Addio al carbone: nelle miniera di Nuraxi Figus ricerca sulle alghe e una discarica

Spano: “La Carbosulcis cambia pelle. Per il futuro c’è l’intesa con l’Università di Cagliari per sviluppare un’attività di coltivazione e di trasformazione su scala industriale della Spirulina, un’alga che, una volta trattata, trova applicazione in integratori, prodotti alimentari o nel campo della cosmetica”



La Carbosulcis cambia pelle e dice addio al carbone. Sull’estrazione del minerale, di fatto già interrotta da qualche tempo, la parola fine è stata messa a partire dall’1 gennaio 2019, come deciso dalla Commissione Europea che quattro anni fa ha approvato il piano di aiuti per la chiusura dell’attività mineraria. Il futuro della Carbosulcis e dei lavoratori risiede adesso nei progetti legati all’innovazione tecnologica e alla ricerca. È quanto prevede il Piano industriale 2018-2022, approvato oggi dalla Giunta con una delibera proposta dall’assessora dell’Industria, Maria Grazia Piras.

L’ASSESSORA PIRAS. “È un momento storico, una svolta importante per una società che ha segnato la storia delle miniere in Sardegna”, commenta l’assessora Piras. “La Carbosulcis si proietta in una nuova dimensione. I punti di forza saranno l’innovazione tecnologica e la ricerca. Ma un posto rilevante lo avranno anche le attività manifatturiere legate a nuovi progetti e le iniziative in ambito energetico. Il piano industriale punta ad assicurare un futuro ai lavoratori più giovani e altamente qualificati, professionalità che saranno impegnate in programmi dove le tecnologie sperimentali rappresentano il cuore della ristrutturazione aziendale. Penso alla collaborazione con l’Istituto Nazionale di Fisica Nucleare per il progetto Aria o all’intesa con l’Università di Cagliari per sviluppare un’attività di coltivazione e di trasformazione su scala industriale della Spirulina, un’alga che, una volta trattata, trova applicazione in integratori, prodotti alimentari o nel campo della cosmetica. La riconversione industriale – afferma ancora l’assessora Piras – ha un obiettivo ambizioso: trasformare la Carbosulcis, entro il 2027, in una società economicamente autosufficiente, fornendo servizi alle realtà imprenditoriali private che si insedieranno nei siti di Nuraxi Figus e di Seruci. Sul ruolo e sulle prospettive delle ex miniere in Sardegna – ricorda infine l’assessora – il lavoro portato avanti in questi anni è stato molto impegnativo. Consegnando alcuni importanti siti ai Comuni, abbiamo avviato un percorso virtuoso per far crescere nuove attività economiche nel campo del turismo e della cultura. Sul versante legato alla ricerca, oltre che nei siti della Carbosulcis, si sta sviluppando un progetto scientifico rilevante anche nella miniera di Sos Enattos a Lula, candidato a ospitare il cosiddetto ‘Telescopio di Einstein’ per gli esperimenti sulle onde gravitazionali”.

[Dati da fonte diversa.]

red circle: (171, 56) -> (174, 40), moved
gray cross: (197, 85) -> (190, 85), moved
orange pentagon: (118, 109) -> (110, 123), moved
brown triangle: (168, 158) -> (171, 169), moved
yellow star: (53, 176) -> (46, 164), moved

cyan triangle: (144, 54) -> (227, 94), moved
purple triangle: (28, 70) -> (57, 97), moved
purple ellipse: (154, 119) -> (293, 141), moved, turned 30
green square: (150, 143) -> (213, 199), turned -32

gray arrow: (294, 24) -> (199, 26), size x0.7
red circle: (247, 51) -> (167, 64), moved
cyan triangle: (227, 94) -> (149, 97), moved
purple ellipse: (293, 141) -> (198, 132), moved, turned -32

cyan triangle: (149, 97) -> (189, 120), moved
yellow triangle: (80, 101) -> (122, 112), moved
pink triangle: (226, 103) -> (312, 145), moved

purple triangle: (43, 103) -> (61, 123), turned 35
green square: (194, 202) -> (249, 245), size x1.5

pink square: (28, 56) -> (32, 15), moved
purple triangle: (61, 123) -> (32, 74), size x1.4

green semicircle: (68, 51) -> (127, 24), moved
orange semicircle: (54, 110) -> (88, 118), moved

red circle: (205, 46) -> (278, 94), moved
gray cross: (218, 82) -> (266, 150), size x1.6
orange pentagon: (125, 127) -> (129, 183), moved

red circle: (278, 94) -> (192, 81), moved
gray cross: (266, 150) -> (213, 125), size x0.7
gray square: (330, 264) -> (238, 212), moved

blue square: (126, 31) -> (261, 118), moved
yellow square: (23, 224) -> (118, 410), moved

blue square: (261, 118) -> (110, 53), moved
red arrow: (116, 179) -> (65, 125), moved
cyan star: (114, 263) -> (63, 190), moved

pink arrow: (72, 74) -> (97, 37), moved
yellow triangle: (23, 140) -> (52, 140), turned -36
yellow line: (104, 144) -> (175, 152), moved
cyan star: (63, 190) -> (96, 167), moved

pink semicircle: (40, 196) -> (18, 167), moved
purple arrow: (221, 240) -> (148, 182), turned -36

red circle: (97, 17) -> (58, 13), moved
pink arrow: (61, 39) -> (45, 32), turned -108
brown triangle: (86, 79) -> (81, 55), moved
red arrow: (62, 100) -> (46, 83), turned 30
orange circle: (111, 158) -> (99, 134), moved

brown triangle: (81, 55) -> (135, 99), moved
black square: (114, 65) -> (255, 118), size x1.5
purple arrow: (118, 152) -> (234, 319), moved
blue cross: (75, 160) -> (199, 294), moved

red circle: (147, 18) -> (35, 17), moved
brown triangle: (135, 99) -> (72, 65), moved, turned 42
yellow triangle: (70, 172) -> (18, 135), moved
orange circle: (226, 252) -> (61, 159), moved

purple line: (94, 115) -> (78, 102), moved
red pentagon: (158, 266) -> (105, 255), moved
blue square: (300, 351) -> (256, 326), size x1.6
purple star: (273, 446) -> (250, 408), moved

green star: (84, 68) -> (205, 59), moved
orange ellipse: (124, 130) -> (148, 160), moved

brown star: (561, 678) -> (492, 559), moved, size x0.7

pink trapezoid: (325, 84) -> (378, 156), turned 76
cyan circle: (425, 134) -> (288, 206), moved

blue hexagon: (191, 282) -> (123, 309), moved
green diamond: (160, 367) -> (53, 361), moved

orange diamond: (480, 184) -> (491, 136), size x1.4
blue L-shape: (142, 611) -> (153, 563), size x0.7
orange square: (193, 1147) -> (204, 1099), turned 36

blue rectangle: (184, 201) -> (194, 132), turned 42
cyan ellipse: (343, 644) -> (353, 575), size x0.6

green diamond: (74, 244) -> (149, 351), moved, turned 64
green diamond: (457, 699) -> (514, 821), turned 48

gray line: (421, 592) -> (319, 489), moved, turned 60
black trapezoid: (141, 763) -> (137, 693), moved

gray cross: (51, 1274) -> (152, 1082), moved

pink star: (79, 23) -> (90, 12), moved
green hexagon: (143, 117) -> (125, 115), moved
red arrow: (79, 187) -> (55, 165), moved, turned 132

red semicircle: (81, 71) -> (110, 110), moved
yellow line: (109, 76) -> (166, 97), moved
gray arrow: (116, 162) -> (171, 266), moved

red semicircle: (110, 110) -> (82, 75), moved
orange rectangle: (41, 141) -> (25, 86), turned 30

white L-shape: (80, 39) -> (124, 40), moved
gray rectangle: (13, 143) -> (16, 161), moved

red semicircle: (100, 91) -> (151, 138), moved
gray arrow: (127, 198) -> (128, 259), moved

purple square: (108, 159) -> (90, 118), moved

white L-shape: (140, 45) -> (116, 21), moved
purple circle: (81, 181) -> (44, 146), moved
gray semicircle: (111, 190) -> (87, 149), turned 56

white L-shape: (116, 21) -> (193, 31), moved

IL PIANO INDUSTRIALE. Il Piano industriale della Carbosulcis 2018-2022 prevede la riconversione tramite avvio di nuove attività finanziate con risorse proprie e con incentivi nazionali. Sono previste anche collaborazioni strategiche con altre società partecipate dalla Regione (IGEA e Sotacarbo). Carbosulcis sarà più ‘snella’ rispetto al passato, ma ricca di competenze. Le iniziative principali sono: la realizzazione di un nuovo lotto di discarica per rifiuti non pericolosi, il progetto Aria (in collaborazione con l’INFN) e un programma di ricerca e innovazione, insieme all’Università di Cagliari per verificare la fattibilità dello stoccaggio di energia in sottosuolo. Per i prossimi anni, infine, i lavoratori della Carbosulcis saranno impegnati anche nella messa in sicurezza delle infrastrutture in sottosuolo e delle aree di superficie della miniera, così come previsto dal piano di chiusura dei siti.